Wang Xin, Li Yan, Wei Haoyun, Chen Xia
1 College of Mechanical Engineering and Applied Electronics Technology, Beijing University of Technology, Beijing, China.
2 State Key Laboratory of Precision Measurement Technology and Instruments, Department of Precision Instrument, Tsinghua University, Beijing, China.
Appl Spectrosc. 2017 Jun;71(6):1231-1241. doi: 10.1177/0003702816675362. Epub 2016 Oct 26.
Classical least squares (CLS) regression is a popular multivariate statistical method used frequently for quantitative analysis using Fourier transform infrared (FT-IR) spectrometry. Classical least squares provides the best unbiased estimator for uncorrelated residual errors with zero mean and equal variance. However, the noise in FT-IR spectra, which accounts for a large portion of the residual errors, is heteroscedastic. Thus, if this noise with zero mean dominates in the residual errors, the weighted least squares (WLS) regression method described in this paper is a better estimator than CLS. However, if bias errors, such as the residual baseline error, are significant, WLS may perform worse than CLS. In this paper, we compare the effect of noise and bias error in using CLS and WLS in quantitative analysis. Results indicated that for wavenumbers with low absorbance, the bias error significantly affected the error, such that the performance of CLS is better than that of WLS. However, for wavenumbers with high absorbance, the noise significantly affected the error, and WLS proves to be better than CLS. Thus, we propose a selective weighted least squares (SWLS) regression that processes data with different wavenumbers using either CLS or WLS based on a selection criterion, i.e., lower or higher than an absorbance threshold. The effects of various factors on the optimal threshold value (OTV) for SWLS have been studied through numerical simulations. These studies reported that: (1) the concentration and the analyte type had minimal effect on OTV; and (2) the major factor that influences OTV is the ratio between the bias error and the standard deviation of the noise. The last part of this paper is dedicated to quantitative analysis of methane gas spectra, and methane/toluene mixtures gas spectra as measured using FT-IR spectrometry and CLS, WLS, and SWLS. The standard error of prediction (SEP), bias of prediction (bias), and the residual sum of squares of the errors (RSS) from the three quantitative analyses were compared. In methane gas analysis, SWLS yielded the lowest SEP and RSS among the three methods. In methane/toluene mixture gas analysis, a modification of the SWLS has been presented to tackle the bias error from other components. The SWLS without modification presents the lowest SEP in all cases but not bias and RSS. The modification of SWLS reduced the bias, which showed a lower RSS than CLS, especially for small components.

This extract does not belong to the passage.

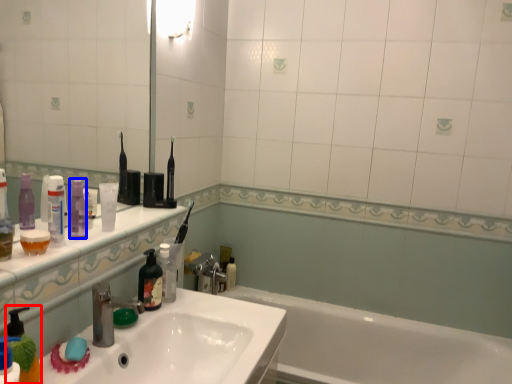 Question: Which object is closer to the camera taking this photo, soap dispenser (highlighted by a red box) or toiletry (highlighted by a blue box)?

Choices:
 (A) soap dispenser
 (B) toiletry

Answer: (A)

经典最小二乘法(CLS)回归是一种常用的多元统计方法,常用于利用傅里叶变换红外(FT - IR)光谱法进行定量分析。经典最小二乘法为均值为零且方差相等的不相关残差误差提供了最佳无偏估计量。然而,FT - IR光谱中的噪声占残差误差的很大一部分,且具有异方差性。因此,如果均值为零的这种噪声在残差误差中占主导,本文所述的加权最小二乘法(WLS)回归方法比CLS是更好的估计量。但是,如果偏差误差(如残留基线误差)显著,WLS的表现可能比CLS更差。在本文中,我们比较了在定量分析中使用CLS和WLS时噪声和偏差误差的影响。结果表明,对于吸光度较低的波数,偏差误差对误差有显著影响,使得CLS的性能优于WLS。然而,对于吸光度较高的波数,噪声对误差有显著影响,且WLS被证明优于CLS。因此,我们提出了一种选择性加权最小二乘法(SWLS)回归,它根据一个选择标准(即高于或低于吸光度阈值),使用CLS或WLS处理不同波数的数据。通过数值模拟研究了各种因素对SWLS的最佳阈值(OTV)的影响。这些研究报告称:(1)浓度和分析物类型对OTV的影响最小;(2)影响OTV的主要因素是偏差误差与噪声标准差的比值。本文的最后一部分致力于对甲烷气体光谱以及使用FT - IR光谱法和CLS、WLS和SWLS测量的甲烷/甲苯混合气体光谱进行定量分析。比较了三种定量分析的预测标准误差(SEP)、预测偏差(bias)和误差平方和(RSS)。在甲烷气体分析中,SWLS在三种方法中产生了最低的SEP和RSS。在甲烷/甲苯混合气体分析中,提出了一种SWLS的改进方法来解决来自其他成分的偏差误差。未改进的SWLS在所有情况下都呈现出最低的SEP,但不是偏差和RSS。SWLS的改进降低了偏差,其RSS比CLS更低,特别是对于小成分。